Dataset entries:

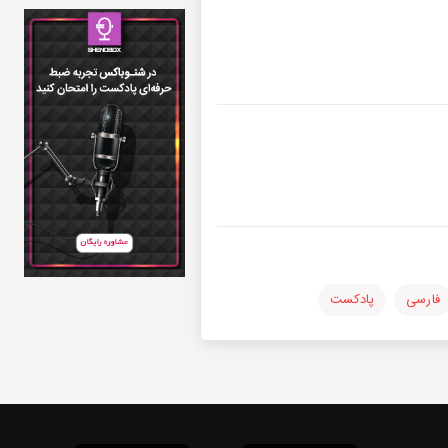
فارسی
پادکست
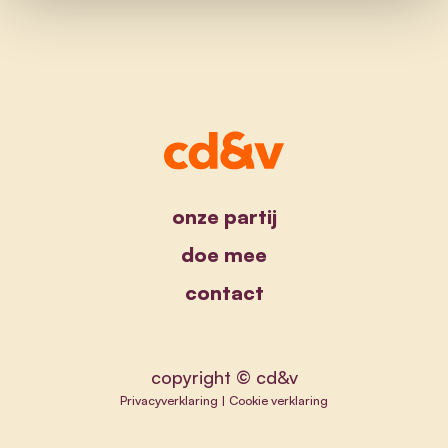
onze partij
doe mee
contact
copyright © cd&v
Privacyverklaring
|
Cookie verklaring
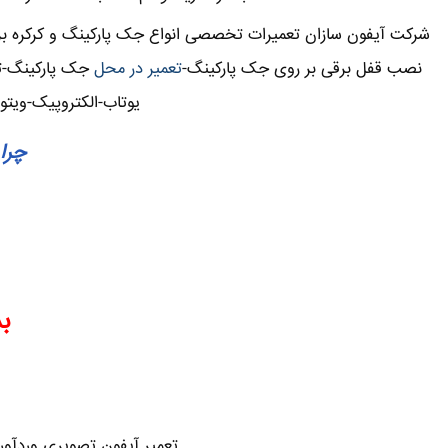
شرکت آیفون سازان تعمیرات تخصصی انواع جک پارکینگ و کرکره برقی 
نصب قفل برقی بر روی جک پارکینگ-
تعمیر در محل
جک پارکینگ-تعم
یوتاب-الکتروپیک-ویتو
چرا 
ب
تعمیر آیفون تصویری وردآورد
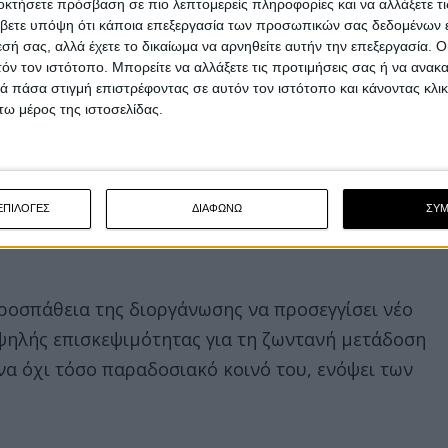
οκτήσετε πρόσβαση σε πιο λεπτομερείς πληροφορίες και να αλλάξετε τι
βετε υπόψη ότι κάποια επεξεργασία των προσωπικών σας δεδομένων ε
εσή σας, αλλά έχετε το δικαίωμα να αρνηθείτε αυτήν την επεξεργασία. 
τόν τον ιστότοπο. Μπορείτε να αλλάξετε τις προτιμήσεις σας ή να ανακα
 πάσα στιγμή επιστρέφοντας σε αυτόν τον ιστότοπο και κάνοντας κλι
ω μέρος της ιστοσελίδας.
ssen προσέλκυσε περισσότερους από 190.000
στας, σύμφωνα με τα επίσημα στοιχεία της
l που διεξάγεται στην πόλη του Assen εκτιμάται
ΕΠΙΛΟΓΕΣ
ΔΙΑΦΩΝΩ
ΣΥ
, επιβεβαιώνοντας τη διαχρονική απήχηση του
προσπάθεια της διοργάνωσης να προσεγγίσει νέο
υψηλής επισκεψιμότητας για τη ζωντανή μετάδοση
α όχι τόσο παραδοσιακό κοινό του, ενόψει των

_Problem description_. Leaving out the pictures, print each line of the records above from the first up to and including the one that contains "ssen προσέλκυσε περισσότερους από 190.000", exactly as written.

_Task output_.
فارسی
پادکست
onze partij
doe mee
contact
copyright © cd&v
Privacyverklaring
|
Cookie verklaring
شرکت آیفون سازان تعمیرات تخصصی انواع جک پارکینگ و کرکره برقی 
نصب قفل برقی بر روی جک پارکینگ-
تعمیر در محل
جک پارکینگ-تعم
یوتاب-الکتروپیک-ویتو
چرا 
ب
تعمیر آیفون تصویری وردآورد
οκτήσετε πρόσβαση σε πιο λεπτομερείς πληροφορίες και να αλλάξετε τι
βετε υπόψη ότι κάποια επεξεργασία των προσωπικών σας δεδομένων ε
εσή σας, αλλά έχετε το δικαίωμα να αρνηθείτε αυτήν την επεξεργασία. 
τόν τον ιστότοπο. Μπορείτε να αλλάξετε τις προτιμήσεις σας ή να ανακα
 πάσα στιγμή επιστρέφοντας σε αυτόν τον ιστότοπο και κάνοντας κλι
ω μέρος της ιστοσελίδας.
ssen προσέλκυσε περισσότερους από 190.000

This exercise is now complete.